“I wanted to make this a working person’s theater,” says Julianne Boyd, artistic director of Barrington Stage Company. She’s showing me around the company’s mainstage theater on Union Street in Pittsfield. The company’s move here five years ago, after a decade in temporary digs south of Great Barrington, has given added vigor to this depressed city’s fledgling and largely arts-led renaissance.

The new venue is just off North Street, Pittsfield’s main drag, but on the west side of that artery, which, as Boyd explains, “is considered the seedy side of town.” BSC refurbished the former vaudeville house—a rough-and-ready renovation “without any frills or gold gilt”—and set up their administrative offices in the classic 19th-century octagon building next door, which had become a burned-out crack den.

“When we moved here,” Boyd continues, “everybody thought we were crazy. ‘Nobody’s going to go there,’ they said. We’d go into stores and people would say, ‘When are you leaving?’ But I believe theater has to be part of the community in which it resides.”

The rest of the company’s operations rub elbows with two longtime Pittsfield institutions. The smaller Stage 2, a couple of blocks farther into the West Side, occupies half of VFW Post 448 on Linden Street. The company’s rehearsal studios are classrooms in St. Joseph Central High School, and the annual Youth Theatre production holds forth in the school’s gymnasium.

This largely working-class community contrasts sharply with the fancy addresses of the Berkshires’ other three major theaters, Shakespeare & Company in Lenox, the Williamstown Theatre Festival and the Berkshire Theatre Festival in Stockbridge. Now in its 16th season, BSC is also considerably younger than its long-established sister organizations.

This morning, Boyd’s bustling energy takes her to St. Joseph’s for a check-in with the cast of Into the Woods, now halfway through its four-week run. Tucked into a corner of the gym, the Youth Theatre’s pocket-size stage is crowded with the trees and vines that populate Stephen Sondheim’s bittersweet fairy-tale musical and, right now, with the show’s 19 young performers.

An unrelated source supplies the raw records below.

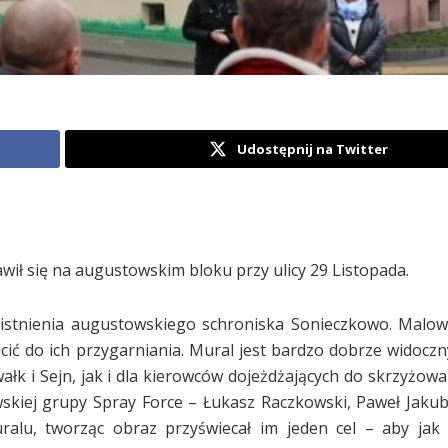
Udostępnij na Twitter
wił się na augustowskim bloku przy ulicy 29 Listopada.
y istnienia augustowskiego schroniska Sonieczkowo. Malo
ć do ich przygarniania. Mural jest bardzo dobrze widocz
łk i Sejn, jak i dla kierowców dojeżdżających do skrzyżowan
skiej grupy Spray Force – Łukasz Raczkowski, Paweł Jaku
ralu, tworząc obraz przyświecał im jeden cel – aby jak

Begun 10 years ago as a way to bring kids—and through them, their families—into the theater, the program has grown into a semi-professional operation in which area teenagers formally audition for the show, rehearse with New York-based directors, are paid for their work, and sign “a mini-Equity contract” detailing professional-level expectations and responsibilities.

Today, Boyd wants to work with the cast members on their diction. “You’re fighting this echo-y space,” she tells them. “I want the audience to grab hold of what you’re saying from the very beginning.” She runs them through the opening number, stopping when the words aren’t clear. “I know this sounds like Bad Acting 101, but when you’re moving around the stage, you have to make sure your voice is still aiming out.”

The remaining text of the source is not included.